Original topic: tidb层 PD TSO Wait Duration 999指标达到了 20 ms级别

| username: jianzhiyao

【TiDB Environment】Production
【TiDB Version】5.3.1
【Encountered Problem】
PD latency

PD itself processes very quickly

TiDB layer CPU imbalance

| username: xfworld | Original post link

What is the blue line CMD above? It seems to have a peak.

| username: h5n1 | Original post link

After obtaining a TS (TSFuture) on the TiDB side, the wait time for calling its Wait method to get the TSO is the duration from “calling tsFuture.Wait() to getting the TSO result.”

When TiDB requests to generate a TSO, the PD Client does not block the caller but directly returns a TSFuture and handles the TSO request asynchronously in the background. Once completed, it immediately returns to the TSFuture. The holder of the TSFuture then needs to call Wait to get the final TSO result. At this point, there are two scenarios:

  • If the TSO request has already been completed, Wait will immediately return an available TSO or an error.
  • If the TSO request is not yet completed, Wait will block and wait for an available TSO or an error (indicating that the gRPC request is in transit and the network latency is high).

The PD TSO Wait Duration represents the total wait time from calling the Wait method to obtaining the TSO (excluding error cases). This may include the following durations (note the “may,” as it varies depending on the timing of calling Wait):

  • TiDB side Go Runtime scheduling time (in most cases) --tidb cpu
  • Part of the gRPC network latency
  • Part of the PD side TSO generation processing time
  • Part of the PD side Go Runtime scheduling time
| username: mono | Original post link

It’s normal to have peaks. The various metrics and pressure of the database also fluctuate with the business requests. If it were really as calm as water, then a single MySQL instance would probably suffice.

| username: jianzhiyao | Original post link

999-wait

| username: xfworld | Original post link

TSO Wati is generally the time taken by TiDB to process after obtaining tsFuture.

Please provide guidance through other methods to balance TiDB’s connections and resources…

| username: jianzhiyao | Original post link

So that means it’s okay if this metric is a bit higher, right? It would be best if there were an official standard range.

| username: xfworld | Original post link

This means that the TSO is slow because TiDB does not have more resources to handle this part, so it is slow.

By analyzing the delay in PD TSO processing and RPC network transmission, it can be determined that it is not a PD issue.

Whether this delay will affect the business is also one of the judgment criteria.

| username: jianzhiyao | Original post link

You suggest investigating from the TiDB side, right?

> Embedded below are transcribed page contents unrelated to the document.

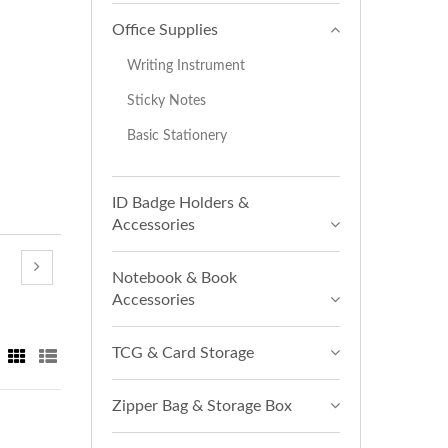
Office Supplies
Writing Instrument
Sticky Notes
Basic Stationery
ID Badge Holders &
Accessories
Notebook & Book
Accessories
TCG & Card Storage
Zipper Bag & Storage Box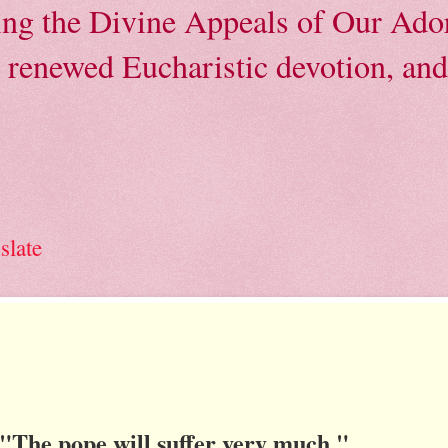
ving the Divine Appeals of Our Ador
, renewed Eucharistic devotion, and 
slate
"The pope will suffer very much."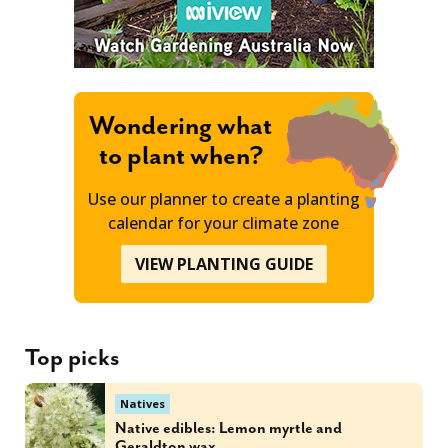
Wondering what
to plant when?
Use our planner to create a planting
calendar for your climate zone
VIEW PLANTING GUIDE
Top picks
Natives
Native edibles: Lemon myrtle and
Geraldton wax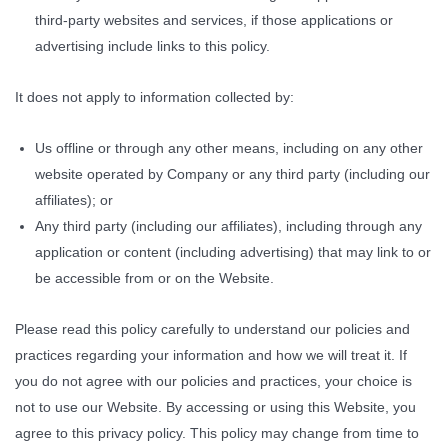
third-party websites and services, if those applications or
advertising include links to this policy.
It does not apply to information collected by:
Us offline or through any other means, including on any other
website operated by Company or any third party (including our
affiliates); or
Any third party (including our affiliates), including through any
application or content (including advertising) that may link to or
be accessible from or on the Website.
Please read this policy carefully to understand our policies and
practices regarding your information and how we will treat it. If
you do not agree with our policies and practices, your choice is
not to use our Website. By accessing or using this Website, you
agree to this privacy policy. This policy may change from time to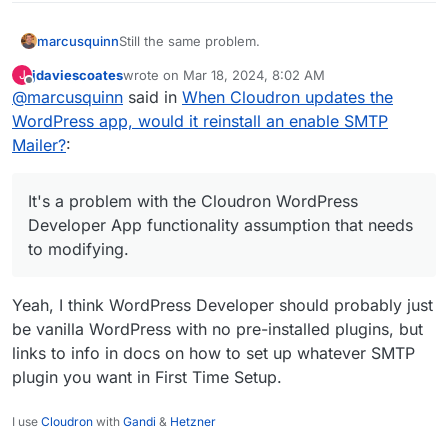
Still the same problem.
marcusquinn
jdaviescoates
wrote on
Mar 18, 2024, 8:02 AM
J
Still causing potentially disproportionately
last edited by
Offline
@
marcusquinn
said in
When Cloudron updates the
extreme financial costs from missing emails. One
missing email for a client can cost thousands in
Still lose emails sent records until by some luck it
WordPress app, would it reinstall an enable SMTP
lost revenue.
is noticed that the SMTP Mailer plugin has forced
Mailer?
:
itself upon us again.
Still no solution.
Sorry, it's not an issue that can be thought or
It's a problem with the Cloudron WordPress
negotiated away. It's a problem with the
Developer App functionality assumption that needs
Cloudron WordPress Developer App functionality
to modifying.
assumption that needs to modifying.
Yeah, I think WordPress Developer should probably just
be vanilla WordPress with no pre-installed plugins, but
links to info in docs on how to set up whatever SMTP
plugin you want in First Time Setup.
I use
Cloudron
with
Gandi
&
Hetzner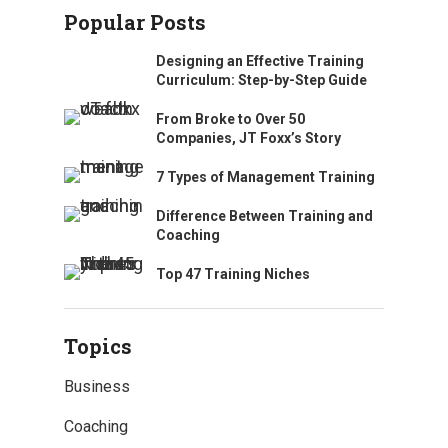
Popular Posts
Designing an Effective Training
Curriculum: Step-by-Step Guide
From Broke to Over 50
Companies, JT Foxx’s Story
7 Types of Management Training
Difference Between Training and
Coaching
Top 47 Training Niches
Topics
Business
Coaching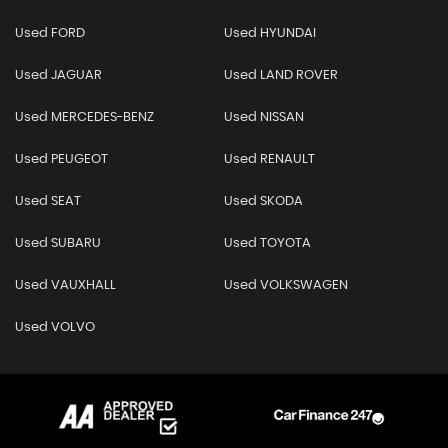
Used FORD
Used HYUNDAI
Used JAGUAR
Used LAND ROVER
Used MERCEDES-BENZ
Used NISSAN
Used PEUGEOT
Used RENAULT
Used SEAT
Used SKODA
Used SUBARU
Used TOYOTA
Used VAUXHALL
Used VOLKSWAGEN
Used VOLVO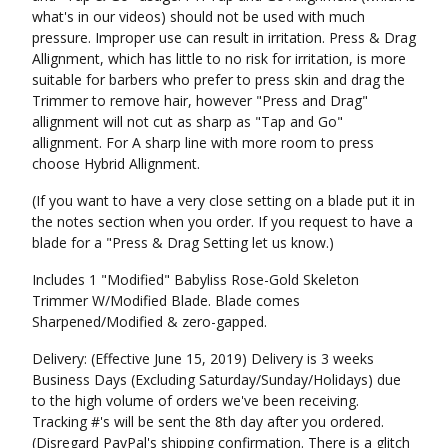
what's in our videos) should not be used with much
pressure. Improper use can result in irritation. Press & Drag
Allignment, which has little to no risk for irritation, is more
suitable for barbers who prefer to press skin and drag the
Trimmer to remove hair, however "Press and Drag"
allignment will not cut as sharp as "Tap and Go"
allignment. For A sharp line with more room to press
choose Hybrid Allignment.
(If you want to have a very close setting on a blade put it in
the notes section when you order. If you request to have a
blade for a "Press & Drag Setting let us know.)
Includes 1 "Modified" Babyliss Rose-Gold Skeleton
Trimmer W/Modified Blade. Blade comes
Sharpened/Modified & zero-gapped.
Delivery: (Effective June 15, 2019) Delivery is 3 weeks
Business Days (Excluding Saturday/Sunday/Holidays) due
to the high volume of orders we've been receiving.
Tracking #'s will be sent the 8th day after you ordered.
(Disregard PayPal's shipping confirmation. There is a glitch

We migrated data from 4.0 to 5.3.1, and the machine configurations are the same. Some metrics are slower, which is a bit strange, so I came here to ask.

| username: h5n1 | Original post link

The network and PD processing latency are relatively low, mainly on the TiDB side. Check the Async TSO Duration and parse compile latency of TiDB.

| username: jianzhiyao | Original post link

I didn’t see any corresponding metrics.

| username: Min_Chen | Original post link

Hello, please provide the blackbox exporter monitoring dashboard, select the instance to the PD leader, and mark the IP of the TiDB-server node.